Likewise, just 13 of the 27 member states have approved a provision that allows the Commission to finance the fund in the bond market.
Observers insist the process is still within a long-planned timeline.
“The agreement was not just to give money to countries and let them do what they want,” said Zsolt Darvas, a senior fellow at the Bruegel think tank in Brussels. “If you don’t just want to throw the money out the window, but have sensible investment and spending, you need to prepare detailed plans.”
Years required to inoculate 75% of the population with a two-dose vaccine*
Source: Bloomberg’s Covid-19 Vaccine Tracker
Note: Herd immunity forecast at 70%-85% vaccination level. *Projections are based on current pace of daily vaccinations. If pace accelerates in the weeks or months ahead, target will be met faster
Confidence in the fund is all the more important because the bloc’s slow vaccination rollout has meant extended restrictions and almost certainly another economic contraction this quarter, a predicament that will focus minds at an EU summit on Thursday.
Resurgent coronavirus outbreaks threaten to prolong that pain, with Germany’s rate of infections reaching the highest in almost two months on Sunday. The euro-zone economy is currently projected to return to its pre-pandemic size only in the middle of 2022, a year behind the U.S.
Berenberg economists on Monday cut their 2021 growth projections for the currency bloc to 4.1% from 4.4%, based on the assumption that restrictions are only lifted in the second half of April.
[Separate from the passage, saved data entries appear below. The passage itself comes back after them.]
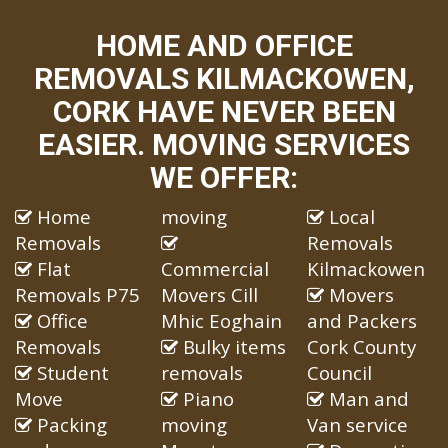
HOME AND OFFICE
REMOVALS KILMACKOWEN,
CORK HAVE NEVER BEEN
EASIER. MOVING SERVICES
WE OFFER:
Home
moving
Local
Removals
Removals
Flat
Commercial
Kilmackowen
Removals P75
Movers Cill
Movers
Office
Mhic Eoghain
and Packers
Removals
Bulky items
Cork County
Student
removals
Council
Move
Piano
Man and
Packing
moving
Van service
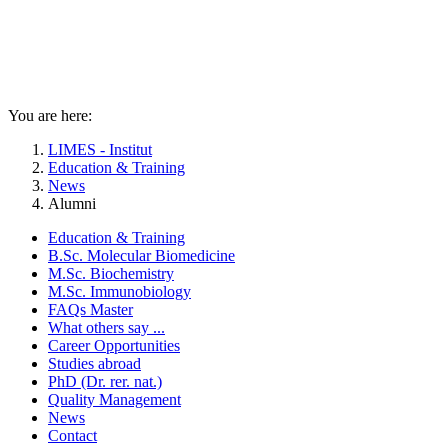
You are here:
LIMES - Institut
Education & Training
News
Alumni
Education & Training
B.Sc. Molecular Biomedicine
M.Sc. Biochemistry
M.Sc. Immunobiology
FAQs Master
What others say ...
Career Opportunities
Studies abroad
PhD (Dr. rer. nat.)
Quality Management
News
Contact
More government support and higher savings should then lead to a stronger rebound next year, they said.
“My concern is that, compared with the enormous U.S. fiscal impulse, the effects of the European one will kick in with a major delay,” ECB Governing Council member Peter Kazimir said in an interview published on Wednesday. “The joint fiscal reaction is lagging behind and needs to pick up its pace to support the recovery.”
In comments to Les Echos the same day, ECB Executive Board member Isabel Schnabel also wondered if the EU effort may be inadequate.
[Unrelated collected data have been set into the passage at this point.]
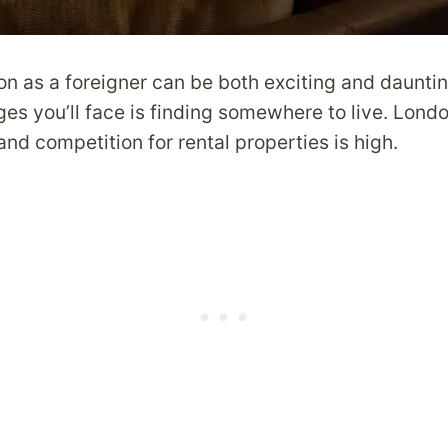
n as a foreigner can be both exciting and dauntin
es you’ll face is finding somewhere to live. Londo
and competition for rental properties is high.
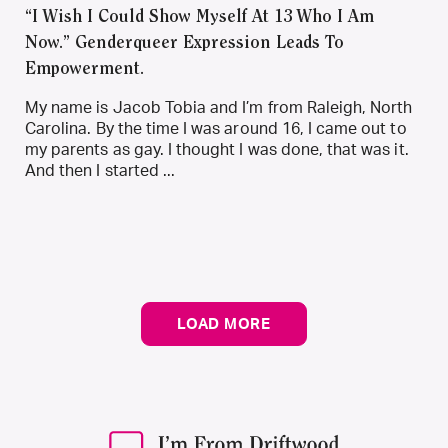
“I Wish I Could Show Myself At 13 Who I Am
Now.” Genderqueer Expression Leads To
Empowerment.
My name is Jacob Tobia and I’m from Raleigh, North
Carolina. By the time I was around 16, I came out to
my parents as gay. I thought I was done, that was it.
And then I started ...
LOAD MORE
“The U.S. measures are bigger,” she said. “It may be that the European support will turn out to be insufficient.”
The longer the vaccine crisis drags on, the more important the recovery fund becomes, because in the meantime almost all fiscal aid comes from national measures applied unevenly across the region.
Morgan Stanley economists say that unless inoculations pick up soon, a second summer could suffer lockdowns hitting tourism-dependent southern countries hardest. The fund is “designed to support a synchronized recovery by targeting support on the worst-hit areas,” they wrote in a report.
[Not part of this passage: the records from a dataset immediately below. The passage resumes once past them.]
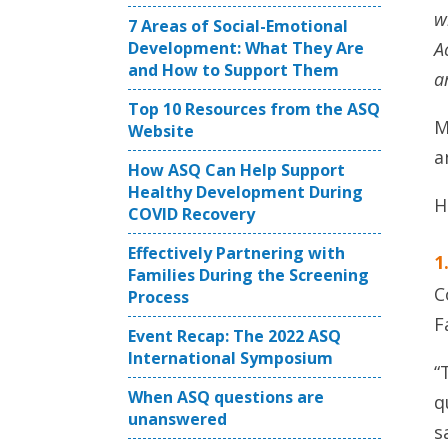
w
7 Areas of Social-Emotional
Development: What They Are
A
and How to Support Them
a
Top 10 Resources from the ASQ
M
Website
a
How ASQ Can Help Support
Healthy Development During
H
COVID Recovery
Effectively Partnering with
1
Families During the Screening
C
Process
F
Event Recap: The 2022 ASQ
International Symposium
“
When ASQ questions are
q
unanswered
s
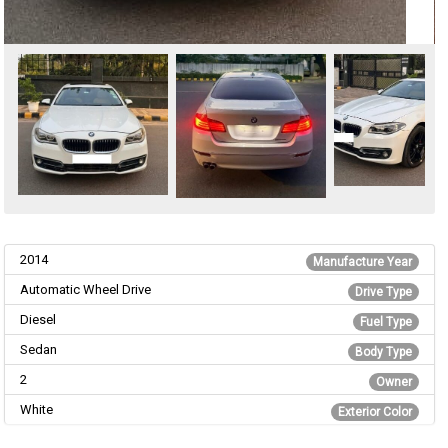
2014
Manufacture Year
Automatic Wheel Drive
Drive Type
Diesel
Fuel Type
Sedan
Body Type
2
Owner
White
Exterior Color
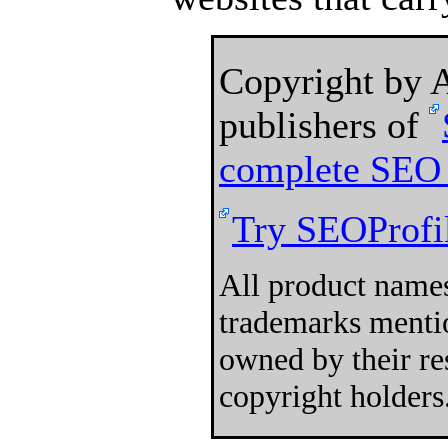
Copyright by
publishers of
complete SEO 
Try SEOProfil
All product names
trademarks mentio
owned by their re
copyright holders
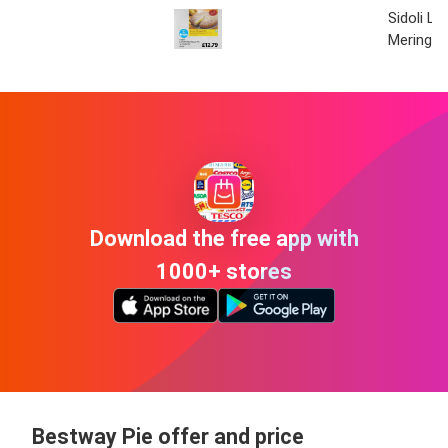
Sidoli L
Meringue
Download the free app with
1000+ stores
Bestway Pie offer and price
While Lagarde acknowledged spending plans should be “well-designed,” she reminded lawmakers of her challenge while the EU Commission does due diligence. Bond yields are rising because of an expected U.S. inflationary boom, forcing the ECB to accelerate stimulus to stop that stoking higher borrowing costs for companies and households.
The recovery fund “should become operational without delay,” Lagarde said. “We should not be too downbeat about ourselves, but we should absolutely deliver.”